UB-Mannheim / ocr-gt-tools

Ergonomic line-by-line transcription of scanned text.
GNU Affero General Public License v3.0
47 stars 11 forks source link

Integration of a help page/popup (for beginners) #6

Closed LetschM closed 8 years ago

LetschM commented 8 years ago

It would be nice to have some kind of help site or popup because most of the texts include some special characters like diacritics, crosses etc. which have to be typed manually by using Unicode or by copy/paste out of a character map (e.g. open office). In order to not have to look up how to type those signs in secondary resources every time they occur, a little lookup section could help. It could maybe look somehow like the example below: help-popup

LetschM commented 8 years ago

I could write a little manual, which can maybe somehow be integrated

zuphilip commented 8 years ago

I could also imagine to have a web-keyboard with these special characters which is above the website e.g. in the lower part:

sonderzeichen

If you would click on the image of a special character then this character is inserted in the textbox where the cursor is at the moment.

Maybe with the possibility to switch the web-keyboard on and off.

kba commented 8 years ago

We're starting to collect the letters for the help in the wiki in a formalized way, so we can scrape that page and generate help pages/contextual help

@stweil @zuphilip Does the process / the variables I set up in the wiki there make sense for you?
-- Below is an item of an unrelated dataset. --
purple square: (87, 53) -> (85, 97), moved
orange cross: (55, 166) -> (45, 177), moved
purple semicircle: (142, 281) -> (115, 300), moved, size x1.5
zuphilip commented 8 years ago

Some remarks:

zuphilip commented 8 years ago

Actually, Base Letter is also not clear for me: "A List of related letters, available in ASCII or Unicode (e.g. the unaccented version)". Well, then I can also directly write Æ (Unicode) or A, E, AE (ASCII). Moreover, it might be that the Unicode representation exists, e.g. ꝰ but this stands for something different, e.g. is, s.

IMO there some different things where it is important to say exactly what we are doing: a) Using the ASCII alphabet, or b) using the Unicode alphabet. Then we can either 1) use exactly the same letter of this alphabet (we might train these special letters for an ocr), or 2) transcribe it with the usual letter(s) of this alphabet (that is what the final user would like to see in the end). I guess it makes sense to make out here exactly two reasonable possibilities: a2 and b1.

Thus instead of Transliteration and Base Letter, I propose something like

Moreover, Transcription should be required but the representation might not exists. The hex code can be calculated from the representation and might not be needed separately.

LetschM commented 8 years ago

Do I see it right when I say the transcription is only relevant for ligatures, as diacritics should always be used like they are in the original? I added the unicode hex codes in a variable because you could in some cases need to type the letters manually (e.g. something with trema (except ö,ä,ü), for I dont know how to type an i with two points with the keyboard). IF we have something like a keyboard (like recommended above by Philipp) where we can just drag the letter into the text, then there's no problem. But as long as there is no such function, some characters best an fastest can be typed by strg+shift+u+xxxx.

kba commented 8 years ago

About Base Letter: My idea was, for diacritics (a with dots or accents) and scribal abbreviation (dashed q etc.), it's easy to input the letter these are based on (a, q) and then get a list of pertinent weird characters. Once clicking one of those characters, the Transliteration is copied to the input in question.

zuphilip commented 8 years ago

... but Base Letter can currently also be Unicode (according to the explanation in the wiki) and therefore we can also use letters with diacritics directly.

kba commented 8 years ago

The links to the pictures will afterwards change it seems unstable to link to a branch which we may delete in the future.

This is not a problem, the reference to ocr-characters can be replaced with Search&Replace once references get merged to master. The export script might pull the images as well.

Base Letter can currently also be Unicode (according to the explanation in the wiki)

Just to be clear here, I see two goals for this set: 1) Make it easy for the person transcribing a page to input weird glyphs. 2) The OCR engine training the right transliteration

1) should focus on the needs of transcribers which, for now, use a German 105-IBM keyboard layout. They have access to characters like Ä but not Æ. If they select A in an input box, both Ä and Æ should be proposed. Try searching for A in this page in Chrome to see what I mean, it ill highlight both Ä an Æ.

2) Should be the transliteration that we want the OCR engine to train. In most cases this will be a 1:1 mapping to Unicode (Ä), in other cases it might be a 1:n mapping (splitting Æ to AE) or an n:1 mapping (ſs to ß).

The hex code can be calculated ...

The transliteration should be exactly what we want the OCR engine to train. I see no reason to use hex codes here, unless we have problems with the wiki engine mangling Unicode or such. Otherwise this should indeed be the exact string the OCR engine should recognize encountering the glyph.